The bill pits immediate access to lifesaving, often single‑source therapies against the payers’ responsibility to manage costs and clinical appropriateness — and forces a choice about who gets the final say: the treating clinician or the insurer. Prioritizing clinician discretion eases access but risks higher spending, weaker population‑level oversight, and disputes over what counts as an appropriate exception (notably whether a biosimilar is truly “available”).

The bill trades one set of problems for another.

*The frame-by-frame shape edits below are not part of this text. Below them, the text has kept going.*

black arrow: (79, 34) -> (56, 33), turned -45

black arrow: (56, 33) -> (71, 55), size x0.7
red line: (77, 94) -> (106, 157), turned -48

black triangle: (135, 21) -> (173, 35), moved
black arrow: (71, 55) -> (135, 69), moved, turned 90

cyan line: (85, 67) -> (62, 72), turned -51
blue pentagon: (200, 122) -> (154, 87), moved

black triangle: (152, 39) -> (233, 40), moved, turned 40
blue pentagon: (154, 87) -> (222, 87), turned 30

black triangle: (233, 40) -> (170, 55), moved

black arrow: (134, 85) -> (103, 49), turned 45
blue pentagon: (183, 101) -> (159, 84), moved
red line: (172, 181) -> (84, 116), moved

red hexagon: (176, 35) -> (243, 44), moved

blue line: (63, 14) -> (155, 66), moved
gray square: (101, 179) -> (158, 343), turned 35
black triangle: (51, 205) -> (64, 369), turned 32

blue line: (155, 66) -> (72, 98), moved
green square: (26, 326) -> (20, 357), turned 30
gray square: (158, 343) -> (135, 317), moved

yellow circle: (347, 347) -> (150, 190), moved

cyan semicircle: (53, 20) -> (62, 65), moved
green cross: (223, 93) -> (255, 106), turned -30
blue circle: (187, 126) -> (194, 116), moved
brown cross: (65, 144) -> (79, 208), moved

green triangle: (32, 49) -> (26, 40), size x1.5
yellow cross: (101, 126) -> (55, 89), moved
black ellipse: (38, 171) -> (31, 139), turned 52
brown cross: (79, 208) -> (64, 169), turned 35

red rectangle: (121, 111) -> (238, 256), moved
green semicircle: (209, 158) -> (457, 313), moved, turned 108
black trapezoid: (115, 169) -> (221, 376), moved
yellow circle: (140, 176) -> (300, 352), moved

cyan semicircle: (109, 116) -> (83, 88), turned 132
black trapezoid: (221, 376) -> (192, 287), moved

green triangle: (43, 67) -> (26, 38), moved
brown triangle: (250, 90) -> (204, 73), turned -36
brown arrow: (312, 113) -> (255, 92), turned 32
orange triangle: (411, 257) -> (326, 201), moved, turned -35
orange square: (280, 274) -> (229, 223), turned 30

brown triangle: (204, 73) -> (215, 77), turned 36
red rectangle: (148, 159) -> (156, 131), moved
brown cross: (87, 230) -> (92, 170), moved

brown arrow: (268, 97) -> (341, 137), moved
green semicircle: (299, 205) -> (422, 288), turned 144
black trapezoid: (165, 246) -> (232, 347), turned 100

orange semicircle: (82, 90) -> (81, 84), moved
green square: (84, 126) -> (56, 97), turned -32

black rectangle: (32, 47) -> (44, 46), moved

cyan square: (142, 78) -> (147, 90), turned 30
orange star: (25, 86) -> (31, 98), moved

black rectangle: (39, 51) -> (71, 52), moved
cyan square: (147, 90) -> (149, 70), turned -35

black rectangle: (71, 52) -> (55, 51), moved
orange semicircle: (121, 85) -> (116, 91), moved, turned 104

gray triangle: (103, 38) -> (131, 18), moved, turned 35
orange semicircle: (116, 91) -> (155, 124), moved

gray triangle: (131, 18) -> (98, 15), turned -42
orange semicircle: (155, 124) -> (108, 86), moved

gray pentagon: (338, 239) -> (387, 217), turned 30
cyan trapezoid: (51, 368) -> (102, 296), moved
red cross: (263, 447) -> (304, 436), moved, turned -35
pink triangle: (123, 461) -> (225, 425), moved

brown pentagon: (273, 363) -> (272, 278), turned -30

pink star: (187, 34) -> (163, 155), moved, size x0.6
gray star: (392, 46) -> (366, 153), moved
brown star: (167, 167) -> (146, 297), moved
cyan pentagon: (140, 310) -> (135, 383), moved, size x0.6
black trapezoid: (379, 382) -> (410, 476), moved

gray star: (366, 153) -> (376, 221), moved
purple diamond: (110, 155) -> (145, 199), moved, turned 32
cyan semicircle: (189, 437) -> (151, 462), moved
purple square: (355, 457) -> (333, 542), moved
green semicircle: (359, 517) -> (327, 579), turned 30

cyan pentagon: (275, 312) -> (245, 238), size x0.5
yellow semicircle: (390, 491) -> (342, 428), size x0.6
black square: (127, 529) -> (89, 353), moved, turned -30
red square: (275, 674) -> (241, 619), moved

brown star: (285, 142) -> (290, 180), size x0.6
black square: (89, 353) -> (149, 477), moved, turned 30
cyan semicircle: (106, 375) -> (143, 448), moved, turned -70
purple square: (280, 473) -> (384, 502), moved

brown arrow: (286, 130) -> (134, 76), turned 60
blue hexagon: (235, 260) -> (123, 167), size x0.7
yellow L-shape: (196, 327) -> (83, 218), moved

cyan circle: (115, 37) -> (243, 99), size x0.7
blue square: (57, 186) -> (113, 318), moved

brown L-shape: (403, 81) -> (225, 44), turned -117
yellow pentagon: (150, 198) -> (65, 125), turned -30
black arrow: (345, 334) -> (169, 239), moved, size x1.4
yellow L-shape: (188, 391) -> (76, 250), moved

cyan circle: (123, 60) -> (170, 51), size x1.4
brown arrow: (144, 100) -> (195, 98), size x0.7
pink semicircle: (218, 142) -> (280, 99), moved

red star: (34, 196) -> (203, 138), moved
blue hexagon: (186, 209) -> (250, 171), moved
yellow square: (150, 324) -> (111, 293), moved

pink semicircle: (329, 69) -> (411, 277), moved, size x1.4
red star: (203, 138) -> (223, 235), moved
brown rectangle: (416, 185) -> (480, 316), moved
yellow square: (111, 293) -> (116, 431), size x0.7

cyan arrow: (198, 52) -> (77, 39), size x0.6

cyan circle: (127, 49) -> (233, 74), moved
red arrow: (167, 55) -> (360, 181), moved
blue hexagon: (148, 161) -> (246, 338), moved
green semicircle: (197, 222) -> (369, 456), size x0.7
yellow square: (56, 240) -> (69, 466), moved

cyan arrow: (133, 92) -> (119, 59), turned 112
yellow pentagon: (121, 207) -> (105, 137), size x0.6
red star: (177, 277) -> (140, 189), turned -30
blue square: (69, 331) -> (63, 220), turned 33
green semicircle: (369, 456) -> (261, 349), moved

Giving prescribers default authority to bypass utilization management reduces treatment delays but weakens payers’ ability to ensure evidence‑based use, manage safety protocols, and contain cost.

The statute’s single exception — when a biosimilar, interchangeable biologic, or generic is available — is clean in concept but messy in practice. Does “available” mean FDA approval, commercial launch, formulary placement, or local distribution?

Disputes over that trigger are likely, and the statute provides no verification mechanism or timeline for resolving availability contests.

Federal preemption and carve‑outs complicate the operational picture. ERISA‑governed, self‑insured employer plans are not addressed by the bill and will continue to use existing utilization tools, creating a patchwork of access across enrollees.

The Medi‑Cal exclusion further fragments coverage rules and may shift costs between commercial markets and Medicaid. Finally, embedding the prohibition in Knox‑Keene raises enforcement stakes because willful violations can carry criminal penalties under existing law; that consequence could incentivize defensive behavior by plans (for example, rescissions, tightened medical necessity documentation, or contract changes with vendors) and create litigation risk unless regulators issue clear guidance.